I have tried so many times, that i now think it cant be done.
Now thinking that maybe Photoshop doesn't do JPGs,
maybe it relies on the PC to do the JPG.

I am new to this stuff, and i keep thinking that SURELY
photoshop can save images as JPGs,
but if so i cant see how to do it.

I can save images from my scanner using Photoshop as BMPs,
but so far i cant see how to save as JPGs.

Any help with this would be appreciated ... John


----------



## Hughv (Jul 22, 2006)

In the "Save As" dialog box change the "Format" option to jpg.
"Save for Web" also has a jpg option.


----------



## colinsp (Sep 5, 2007)

If your image is 16 bit the save as jpg option is greyed out. The first thing to do is go to image; mode; and then change to 8 bits channel then go to file; save as; and change the format to jpg. You then get a dialog box asking for the quality. The disadvantage of the 'save for web' option is that you loose all the photos EXIF data.


----------



## john1 (Nov 25, 2000)

Hi Hughv, Hi colinsp,

Thank you both for your replies.

HUGH,
I had already tried the jpeg(jpg, jpe) choice in the 'Save As' dialogue box, but i could not get any JPGs saved to show themselves as pictures.
BMPs however, work alright as mentioned.

COLIN,
It is already on the 8-bits per channel mode, and thanks for directing me to that part.
I also spent some time reading on-line about the 'EXIF' data. I did not know that this existed, but now that i do i will probably get one of those little 'Exif reader' programs which can display the Exif data to the user. My main interest in that would be the date and time, as with many of my earlier photos i did not bother to include this in the picture. Whether or not that data will still be available after various copies and moving of picture files around i dont know.
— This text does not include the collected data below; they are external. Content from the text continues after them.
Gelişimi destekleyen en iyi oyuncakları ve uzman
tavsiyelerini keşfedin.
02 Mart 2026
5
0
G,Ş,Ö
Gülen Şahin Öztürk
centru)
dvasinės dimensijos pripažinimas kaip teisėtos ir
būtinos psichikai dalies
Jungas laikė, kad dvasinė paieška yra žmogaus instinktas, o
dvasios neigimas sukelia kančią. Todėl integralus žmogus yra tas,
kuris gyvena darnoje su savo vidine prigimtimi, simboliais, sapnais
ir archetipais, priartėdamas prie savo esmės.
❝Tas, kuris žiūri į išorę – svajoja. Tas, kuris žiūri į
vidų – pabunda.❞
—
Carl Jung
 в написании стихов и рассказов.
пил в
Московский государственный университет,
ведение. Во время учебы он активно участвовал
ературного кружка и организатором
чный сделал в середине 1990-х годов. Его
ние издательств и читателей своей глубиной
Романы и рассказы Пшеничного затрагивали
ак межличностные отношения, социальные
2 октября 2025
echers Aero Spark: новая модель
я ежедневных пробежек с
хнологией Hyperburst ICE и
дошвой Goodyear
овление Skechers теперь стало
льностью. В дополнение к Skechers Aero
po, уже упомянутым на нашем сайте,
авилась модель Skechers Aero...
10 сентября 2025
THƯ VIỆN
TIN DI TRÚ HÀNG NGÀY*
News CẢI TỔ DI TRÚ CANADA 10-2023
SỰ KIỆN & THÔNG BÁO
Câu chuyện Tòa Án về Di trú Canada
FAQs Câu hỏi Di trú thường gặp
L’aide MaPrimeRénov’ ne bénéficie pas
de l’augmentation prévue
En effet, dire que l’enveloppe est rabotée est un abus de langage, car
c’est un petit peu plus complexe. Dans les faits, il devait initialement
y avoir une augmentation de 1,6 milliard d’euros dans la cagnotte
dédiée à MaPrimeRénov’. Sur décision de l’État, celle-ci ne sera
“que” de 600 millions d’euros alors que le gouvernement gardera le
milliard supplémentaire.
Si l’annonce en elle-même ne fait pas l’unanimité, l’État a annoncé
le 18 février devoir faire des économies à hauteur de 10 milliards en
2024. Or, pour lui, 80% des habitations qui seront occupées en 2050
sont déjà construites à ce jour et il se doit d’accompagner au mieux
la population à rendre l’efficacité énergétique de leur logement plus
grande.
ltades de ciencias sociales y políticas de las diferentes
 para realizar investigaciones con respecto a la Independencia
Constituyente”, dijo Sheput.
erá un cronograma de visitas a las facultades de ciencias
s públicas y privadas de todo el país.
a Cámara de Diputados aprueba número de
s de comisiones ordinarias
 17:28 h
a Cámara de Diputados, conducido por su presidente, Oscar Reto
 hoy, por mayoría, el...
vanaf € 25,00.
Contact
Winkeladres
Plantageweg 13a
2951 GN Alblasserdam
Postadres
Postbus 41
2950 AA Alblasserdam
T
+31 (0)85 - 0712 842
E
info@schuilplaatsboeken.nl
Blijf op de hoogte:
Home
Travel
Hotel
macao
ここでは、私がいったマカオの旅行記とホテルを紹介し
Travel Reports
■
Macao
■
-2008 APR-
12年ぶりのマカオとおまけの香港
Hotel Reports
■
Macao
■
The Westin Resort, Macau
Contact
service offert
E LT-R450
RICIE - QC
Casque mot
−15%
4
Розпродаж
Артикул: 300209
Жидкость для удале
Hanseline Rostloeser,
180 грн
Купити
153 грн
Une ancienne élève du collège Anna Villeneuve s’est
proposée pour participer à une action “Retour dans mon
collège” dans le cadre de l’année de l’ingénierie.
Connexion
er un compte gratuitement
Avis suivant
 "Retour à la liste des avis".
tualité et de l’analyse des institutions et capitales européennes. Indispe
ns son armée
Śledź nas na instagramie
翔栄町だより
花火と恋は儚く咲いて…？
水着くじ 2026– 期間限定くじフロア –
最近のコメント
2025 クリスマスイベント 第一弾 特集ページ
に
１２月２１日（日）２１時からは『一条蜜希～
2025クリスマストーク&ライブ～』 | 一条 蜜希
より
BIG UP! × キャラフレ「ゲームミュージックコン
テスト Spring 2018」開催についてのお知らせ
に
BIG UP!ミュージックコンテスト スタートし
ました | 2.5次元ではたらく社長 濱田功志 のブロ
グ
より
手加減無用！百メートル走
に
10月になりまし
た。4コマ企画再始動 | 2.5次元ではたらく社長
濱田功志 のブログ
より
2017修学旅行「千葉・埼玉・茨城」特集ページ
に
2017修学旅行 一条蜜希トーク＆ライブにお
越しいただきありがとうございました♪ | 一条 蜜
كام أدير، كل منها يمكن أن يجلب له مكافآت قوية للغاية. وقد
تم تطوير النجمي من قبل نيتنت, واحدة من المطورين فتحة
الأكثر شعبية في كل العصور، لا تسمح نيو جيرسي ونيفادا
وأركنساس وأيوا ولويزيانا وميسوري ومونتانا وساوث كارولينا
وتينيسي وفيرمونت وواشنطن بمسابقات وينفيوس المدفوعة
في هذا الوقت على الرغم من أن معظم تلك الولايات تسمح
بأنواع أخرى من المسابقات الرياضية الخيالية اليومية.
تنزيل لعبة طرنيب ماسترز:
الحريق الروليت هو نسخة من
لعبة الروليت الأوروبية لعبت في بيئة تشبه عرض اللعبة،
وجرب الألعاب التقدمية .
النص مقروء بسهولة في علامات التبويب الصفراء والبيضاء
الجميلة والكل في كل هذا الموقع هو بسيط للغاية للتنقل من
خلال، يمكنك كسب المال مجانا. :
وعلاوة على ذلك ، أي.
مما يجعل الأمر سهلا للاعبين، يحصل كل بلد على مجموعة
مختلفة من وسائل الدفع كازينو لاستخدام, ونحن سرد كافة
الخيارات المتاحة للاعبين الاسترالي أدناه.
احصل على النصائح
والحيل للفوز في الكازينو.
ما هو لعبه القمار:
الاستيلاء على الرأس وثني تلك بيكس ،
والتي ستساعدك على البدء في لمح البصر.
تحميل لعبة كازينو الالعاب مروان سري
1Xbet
However this problem turned out to have a very simple answer. This particular machine is not really used for an internet conection, it job is mainly for my scanner, although it has an ethernet connection on my little lan.

The 'display pictures' option in the browser settings was not ticked.

This meant that the PC would not display JPEGs.
I blame myself entirely for this, the machine is old and not fast, this was done a while ago to improve internet access speed, and to ignore picture advertising.

"Internet Options, Advanced, Show Pictures" is now ticked, and so far all is well.

Thanks again, John


----------



## colinsp (Sep 5, 2007)

John

No problem I am glad that you got it sorted. One of the best programmes for viewing EXIF data IMHO is Photome it is a free application and it allows the editing as well as viewing of the exif data and it has some limited image editing facilities too.


----------



## john1 (Nov 25, 2000)

Hi Colin,

I have downloaded 'Photome', it certainly showed up a lot of info that i did not expect.
It will take me a while to get used to it.

Thanks, John


----------